Oliver Mr Cherrybum sent me a newspaper clipping to the effect that some Government steward might be sent in to ‘manage’ the local schools, i.e., put down armed rebellion and make drug use optional rather than compulsory. The docent authority hereabouts is apparently on a par with Mr Tim’s academy in the matter of product delivery and staff morale.
Look, I don’t need any convincing. Madame is the decision-maker around here, we all know that. I am a mere Papal State parlaying with Metternich.
Stuart Oliver told me I had to sort it out with Gillian. That’s one from the Department of Unnecessary Advice. We had lunch. The first thing she said, which struck me as typical Gillian, was that she wasn’t going to accept charity. I told her I’d been intending to go Dutch anyway.
That’s the thing about her: you know where you stand. I realise this might seem an odd thing for me to say, given our marriage. But when I look back on it—as I frequently do—I can’t see that she actually decei
ved me. She may have deceived herself, but that’s another thing. When I asked her, she told me how things stood. When we broke up, she took the responsibility. When we divided our possessions, she asked for less than she deserved. And I’ve half a suspicion she wasn’t in fact sleeping with Oliver when I thought she was. All in all, you could say she behaved very well. Apart from behaving very badly from my point of view, that is.
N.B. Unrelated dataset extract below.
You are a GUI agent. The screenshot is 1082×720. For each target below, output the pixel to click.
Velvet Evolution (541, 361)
So I followed her lead. I said I expected them to pay me a fair rent on the house. Which in turn, I suggested, might concentrate Oliver’s mind and persuade him to take what normal people call a proper job. Naturally, as tenants they would in due course acquire the right to buy. Further, I would ensure that the house was in a good state of decoration and repair. This was as near as I got to the vexed question of wallpaper. I mentioned the advantages of better state schools in the neighbourhood. I mentioned that my housewarming present, unless such action was deemed offensive, would be a cat called Pluto. And when I felt, with that instinct you get in negotiation, that one more item, one more offer, would tip the balance, I added—from nowhere, it just came into my head as I spoke—that while I wasn’t acquainted with any Hollywood moguls, I might be able to find Oliver a job working for me. As long as that didn’t count as charity too. Then I divided the bill fifty-fifty, and the tip the same way too.
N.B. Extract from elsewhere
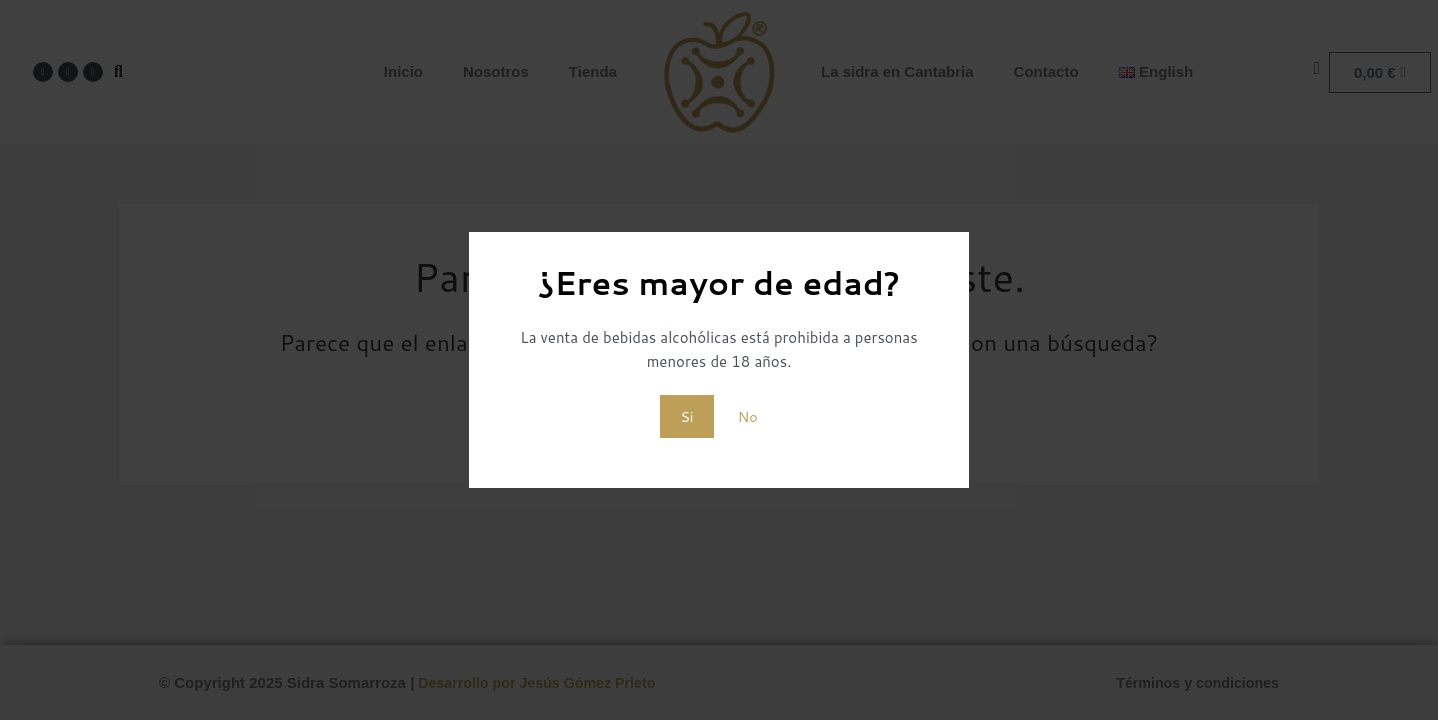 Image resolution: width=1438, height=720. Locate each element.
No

She’d come straight from the studio and her shoes had drips of paint on them. They were scarlet, old-fashioned, with a thin strap and a buckle. Tap shoes, character shoes? Something like that. I thought they were rather sweet.
Gillian Stuart is extraordinarily generous. I mean just that. If he was ordinarily generous, it would be easier to say: no thank you, we’ll carry on as we are, we’ll look after ourselves, thank you very much. But he doesn’t rush in with vague good will, he thinks about what we need, and that’s hard to resist. The girls call him Just Stuart, like a sheriff or something. In a funny way it’s appropriate: he is just.